Once you have gathered the text, the next stage is about cleaning and consolidating the text.

We need to standardize the text to remove the noise so that an efficient analysis can be performed to derive meaningful insights.

THe cleaning and processing of text is highly dependent on the nature of the NLP project. If numbers are important for your project, you might have to do a different set of cleaning and processing.

We will go through the following techniques:

1. Convert text to lowercase
2. Tokenize paragraphs to sentences
3. Tokenize sentences to words
4. Remove numbers
5. Remove punctuation
6. Remove stop words
7. Remove whitespaces

We will be using the `nltk` library in order to perform this normalization.
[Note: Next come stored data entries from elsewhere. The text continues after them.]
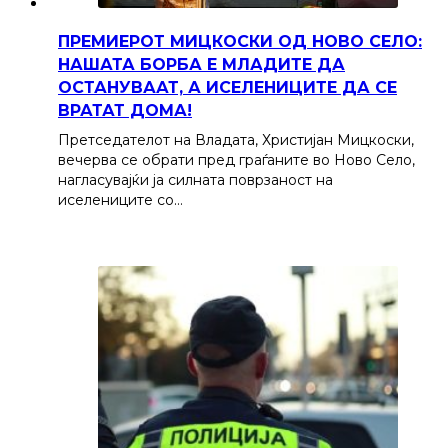
ПРЕМИЕРОТ МИЦКОСКИ ОД НОВО СЕЛО:
НАШАТА БОРБА Е МЛАДИТЕ ДА
ОСТАНУВААТ, А ИСЕЛЕНИЦИТЕ ДА СЕ
ВРАТАТ ДОМА!
Претседателот на Владата, Христијан Мицкоски,
вечерва се обрати пред граѓаните во Ново Село,
нагласувајќи ја силната поврзаност на
иселениците со…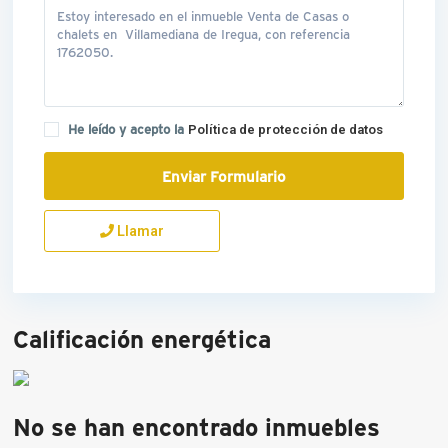
He leído y acepto la
Política de protección de datos
Llamar
Calificación energética
No se han encontrado inmuebles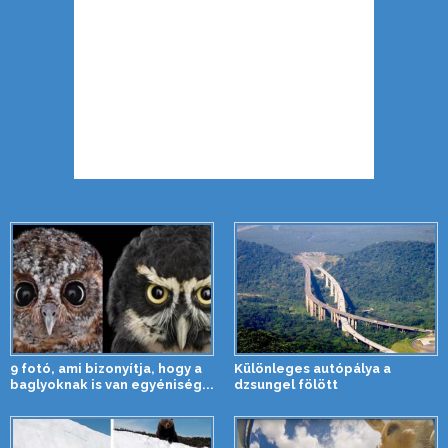
9 fotó, ami bizonyítja, hogy a
Különleges autópálya a
baglyoknak is van egyéniség...
dzsungel fölött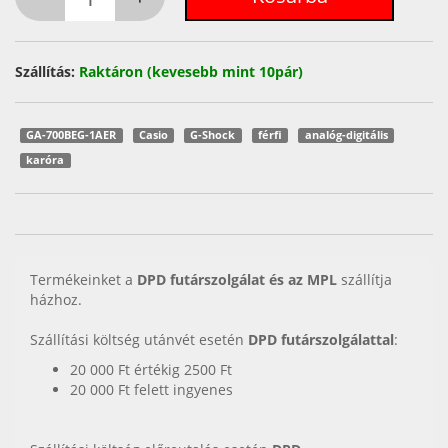
Szállítás:
Raktáron (kevesebb mint 10pár)
GA-700BEG-1AER
Casio
G-Shock
férfi
analóg-digitális
karóra
Termékeinket a
DPD futárszolgálat és az MPL
szállítja
házhoz.
Szállítási költség utánvét esetén
DPD futárszolgálattal
:
20 000 Ft értékig 2500 Ft
20 000 Ft felett ingyenes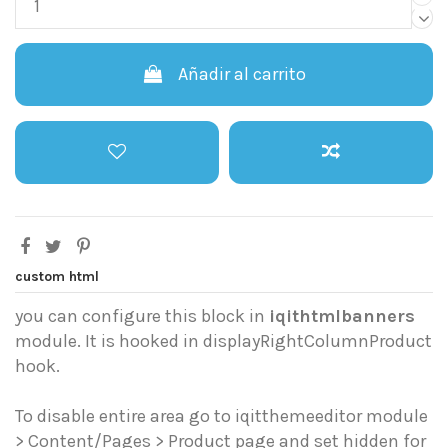
Añadir al carrito
custom html
you can configure this block in
iqithtmlbanners
module. It is hooked in displayRightColumnProduct
hook.
To disable entire area go to iqitthemeeditor module
> Content/Pages > Product page and set hidden for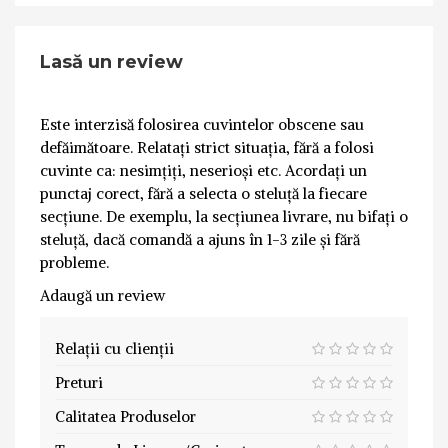
Lasă un review
Este interzisă folosirea cuvintelor obscene sau
defăimătoare. Relatați strict situația, fără a folosi
cuvinte ca: nesimțiți, neserioși etc. Acordați un
punctaj corect, fără a selecta o steluță la fiecare
secțiune. De exemplu, la secțiunea livrare, nu bifați o
steluță, dacă comandă a ajuns în 1-3 zile și fără
probleme.
Adaugă un review
Relații cu clienții
Preturi
Calitatea Produselor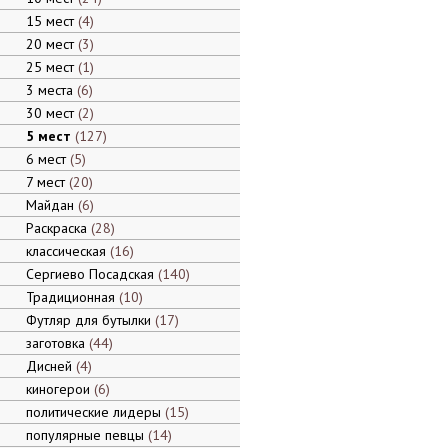
15 мест
4
20 мест
3
25 мест
1
3 места
6
30 мест
2
5 мест
127
6 мест
5
7 мест
20
Майдан
6
Раскраска
28
классическая
16
Сергиево Посадская
140
Традиционная
10
Футляр для бутылки
17
заготовка
44
Дисней
4
киногерои
6
политические лидеры
15
популярные певцы
14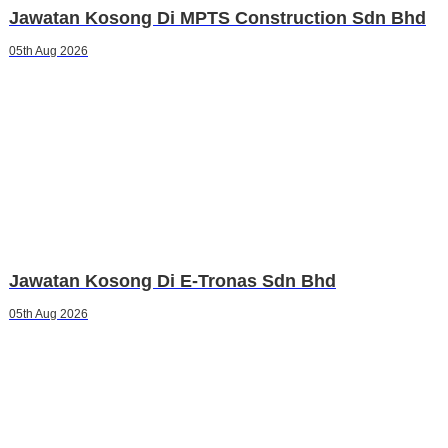
Jawatan Kosong Di MPTS Construction Sdn Bhd
05th Aug 2026
Jawatan Kosong Di E-Tronas Sdn Bhd
05th Aug 2026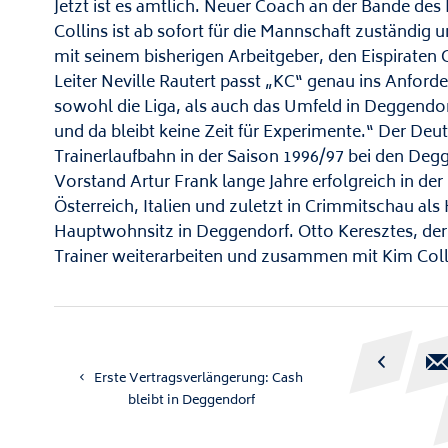
Jetzt ist es amtlich. Neuer Coach an der Bande de
Collins ist ab sofort für die Mannschaft zuständig 
mit seinem bisherigen Arbeitgeber, den Eispiraten
Leiter Neville Rautert passt „KC“ genau ins Anforder
sowohl die Liga, als auch das Umfeld in Deggendo
und da bleibt keine Zeit für Experimente.“ Der Deuts
Trainerlaufbahn in der Saison 1996/97 bei den De
Vorstand Artur Frank lange Jahre erfolgreich in de
Österreich, Italien und zuletzt in Crimmitschau als
Hauptwohnsitz in Deggendorf. Otto Keresztes, der 
Trainer weiterarbeiten und zusammen mit Kim Coll

Erste Vertragsverlängerung: Cash
bleibt in Deggendorf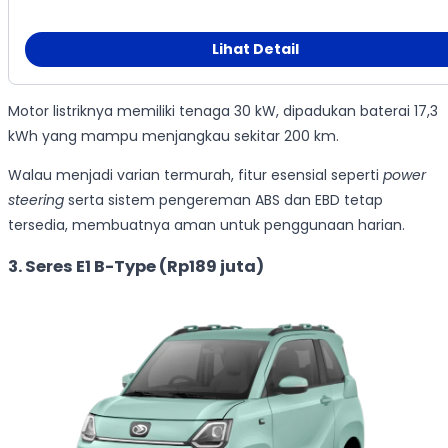
Lihat Detail
Motor listriknya memiliki tenaga 30 kW, dipadukan baterai 17,3
kWh yang mampu menjangkau sekitar 200 km.
Walau menjadi varian termurah, fitur esensial seperti
power
steering
serta sistem pengereman ABS dan EBD tetap
tersedia, membuatnya aman untuk penggunaan harian.
3. Seres E1 B-Type (Rp189 juta)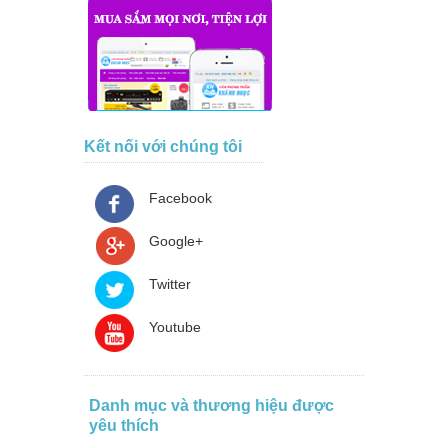
Kết nối với chúng tôi
Facebook
Google+
Twitter
Youtube
Danh mục và thương hiệu được
yêu thích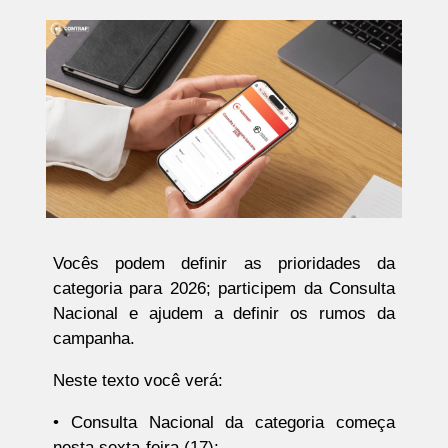
Vocês podem definir as prioridades da
categoria para 2026; participem da Consulta
Nacional e ajudem a definir os rumos da
campanha.
Neste texto você verá:
• Consulta Nacional da categoria começa
nesta sexta-feira (17);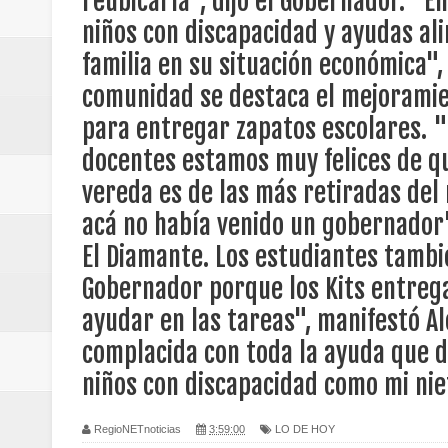
reubicarla", dijo el Gobernador. "
Regionetnoticias / Villarrica ava
niños con discapacidad y ayudas al
familia en su situación económica"
Regionetnoticias / Alcaldía de Ca
comunidad se destaca el mejoramien
calle San Juan de Dios del Centr
para entregar zapatos escolares. "
Regionetnoticias / Pereira avanz
docentes estamos muy felices de q
vereda es de las más retiradas del 
Regionetnoticias / Estas son las
acá no había venido un gobernador
Regionetnoticias / Gobernación d
El Diamante. Los estudiantes tamb
Gobernador porque los Kits entrega
ecoeficientes en Marquetalia
ayudar en las tareas", manifestó A
Regionetnoticias / Despliegue de 
complacida con toda la ayuda que d
terrestre para la posesión presid
niños con discapacidad como mi niet
Regionetnoticias / Las ayudas té
RegioNETnoticias
3:59:00
LO DE HOY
# Convert Text to lowercase
***
Change the case of the words to ensure every word is lowercase:

In [2]:
text = 'This is an NLP article of FinTechExplained'

lower_case_text = text.lower()

print(lower_case_text)

this is an nlp article of fintechexplained


# Tokenize Paragraphs to Sentences
***
Use the `nltk` library to perform tokenization. We can use the `PunktSentenceTokenize` model to perform sentence-level tokenization by determining punctuation and character marking at the end of each sentence.

In [4]:
import nltk
from nltk.tokenize import sent_tokenize

paragraph = '''FinTechExplained aims to explain how text processing works.  
Once we have gathered the text, the next stage is about cleaning and 
consolidating the text. It is important to ensure the text is standardised
and the noise is removed so that efficient analysis can be performed on the
text to derive meaningful insights.'''

my_list = sent_tokenize( paragraph )
print(my_list)

['FinTechExplained aims to explain how text processing works.', 'Once we have gathered the text, the next stage is about cleaning and \nconsolidating the text.', 'It is important to ensure the text is standardised\nand the noise is removed so that efficient analysis can be performed on the\ntext to derive meaningful insights.']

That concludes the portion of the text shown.